I asked her about this once, but she was pretty cagey. That’s one thing I have learned about women like my mom: There are no people in the world who are better at keeping secrets. You want to find a good spy? Pick a battered woman. There are things they won’t tell a soul. And they can really take a punch.

Anyway, Mom sat me down one evening, and I knew instantly what was coming. It was May, so the days were getting long, and I remember there were a ton of birds at the feeders. Mom had three, and they were all on the opposite side of the house from her vegetable garden, because she loved birds, but she loved her garden, too, and she didn’t want the robins or the blue jays eating her seeds.
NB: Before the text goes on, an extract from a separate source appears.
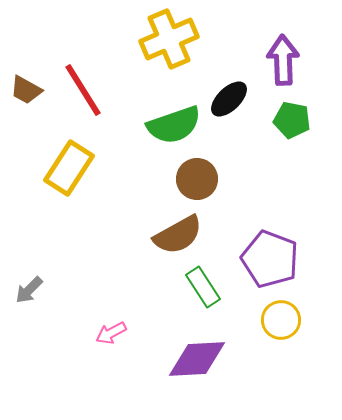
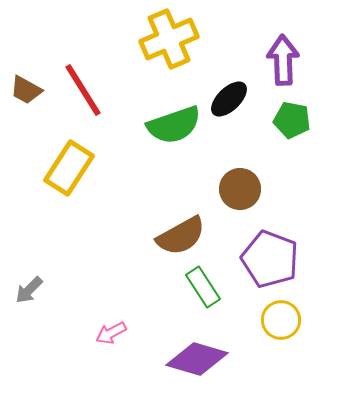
brown circle: moved 43 px right, 10 px down
brown semicircle: moved 3 px right, 1 px down
purple diamond: rotated 20 degrees clockwise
And she had just planted most of the garden and put her freaky clear plastic tepees over her tomato-and pepper-plant seedlings. The tepees always looked like they belonged in a science-fiction movie or video game: You know, the way the human colony grew things on some faraway planet. We were sitting on the steps (the same steps where I have always imagined they ate their last meal together), one of us occasionally stroking Lula behind her ears. Mom sort of beat around the bush for a few minutes, asking about school and what sorts of things Dad and I had been talking about lately when he phoned or at lunch. Then she went on this riff about how complicated adult relationships are, which would have been the absolute perfect moment for me to bring up Stephen. But I didn’t, and that will always be a regret I’ll live with, because now I’ll never know for sure what she was thinking. At any rate, I acted surprised when she said Dad was coming home, because I figured I was supposed to. Then I told her that I really didn’t think this was such a good plan and reminded her of some of the worst fights they’d had in the months before he moved out. But she said things were going to be different now because Dad was going to be different now. She said this had been a real wake-up call for him and he had learned from his mistakes-which was not unlike what my dad had said to me, too, though he’d also said he was still going to make plenty of them. (Yup, that was my dad: a real lifelong learner.)